Le SNPC a enfin obtenu la clarification voulue et permettant sans problème au bailleur de demander au locataire avec lequel il conclut son numéro national.

Pourquoi uniquement pour les bailleurs.

Depuis des années, le SNPC se demandait pourquoi un bailleur n’était pas en droit de demander à son locataire choisi, pour compléter le bail son numéro national (NN) alors même que sur de nombreux autres actes et documents de la vie de tous les jours soit le NN est mentionné d’office, soit sollicité !

Nous avions même été rappelés « à l’ordre » par la Commission pour la Protection de la Vie Privée. Nous l’interrogions cependant en 2015 sur les exigences en la matière de l’Administration de l’Enregistrement et sur les difficultés rencontrées par certains de nos membres lors de l’enregistrement de baux, l’Administration demandant les NN des parties.

La Commission a donc pris contact avec le SPF Finances et les références à la possibilité de donner son NN pour l’enregistrement d’un bail avait été retirée des textes relatifs aux e-services consultables via le portail du SPF Finances etc.

De nouvelles tracasseries pour les bailleurs.

Cependant ces derniers mois, le SNPC a été interpellé par plusieurs de ses membres rencontrant à nouveau des problèmes lors de l’enregistrement de baux, l’Administration de l’Enregistrement exigeant toujours, à nouveau le NN des parties.

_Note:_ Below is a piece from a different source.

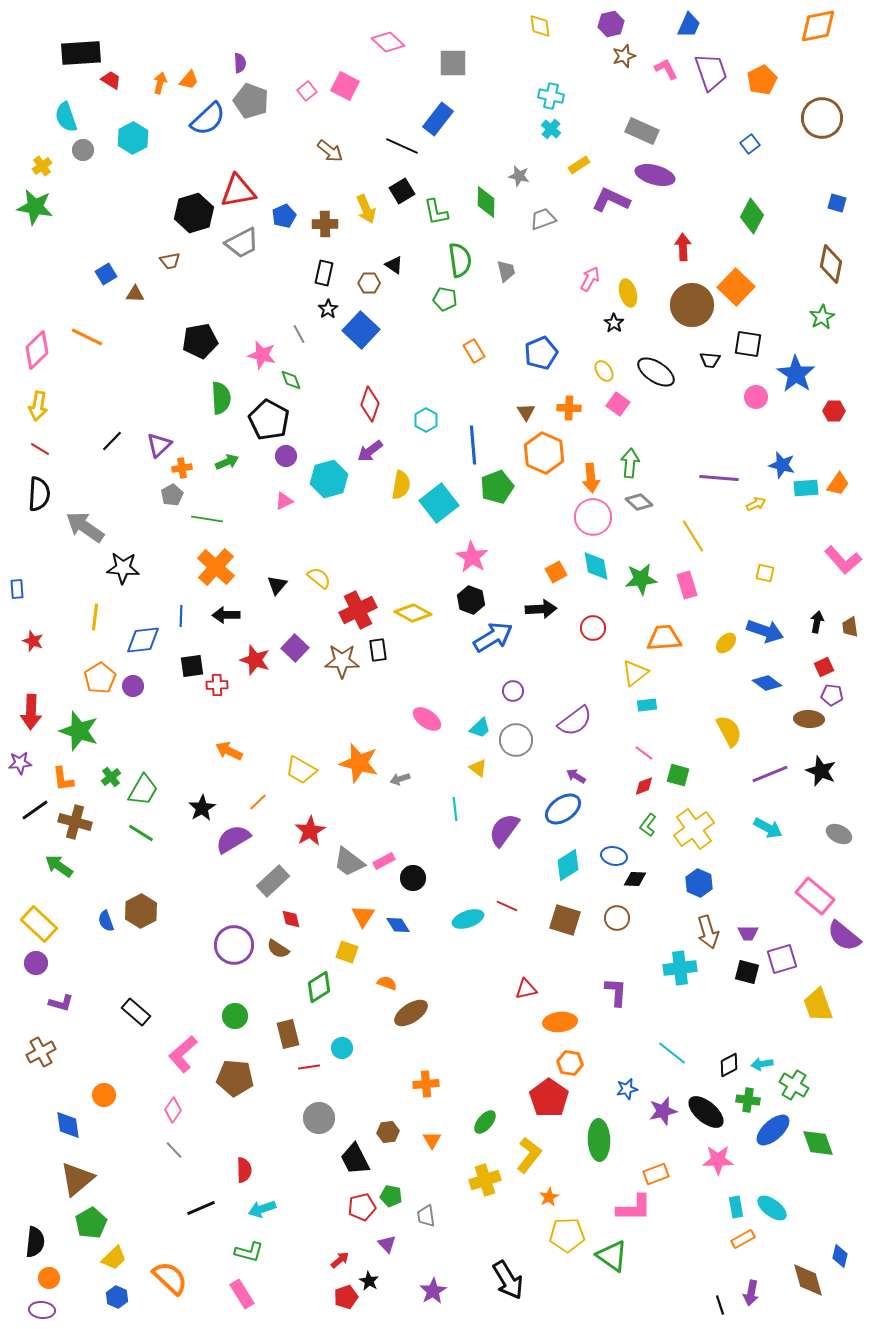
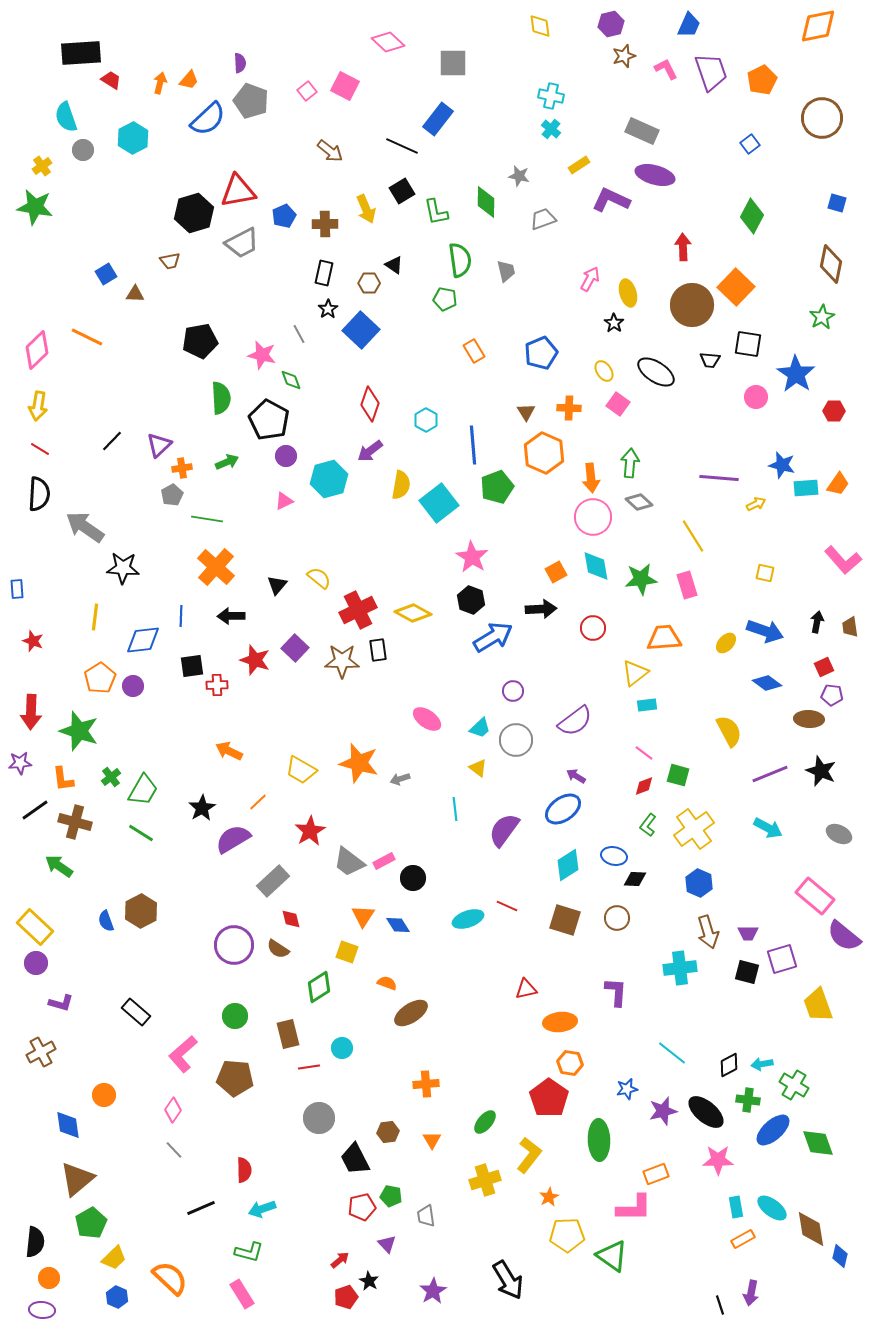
black arrow at (226, 615): moved 5 px right, 1 px down
yellow rectangle at (39, 924): moved 4 px left, 3 px down
brown diamond at (808, 1280): moved 3 px right, 51 px up; rotated 6 degrees clockwise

Il a dès lors réécrit en date du 31 octobre à la Commission pour la Protection de la Vie Privée (devenue Autorité de protection des données) pour savoir ce qu’il en était et s’étonner de cela.

Une réponse et le SNPC réagit fermement.

Le 18 décembre nous recevions une réponse assez alambiquée que nous tenons à la disposition de nos membres et de toute personne intéressée et le SNPC a répondu dès le 3 janvier ce qui suit :

« Nous prenons acte de la nouvelle position retenue par vos services et pour faire bref qui est de considérer que l’Administration de l’Enregistrement est en droit de demander les numéros nationaux des parties.

Vous mentionnez en effet en page 3 de votre courrier que l’Administration de l’Enregistrement est habilitée à accéder au Registre national et à utiliser le n° de Registre national dans ses fichiers et registres à des fins d’identification.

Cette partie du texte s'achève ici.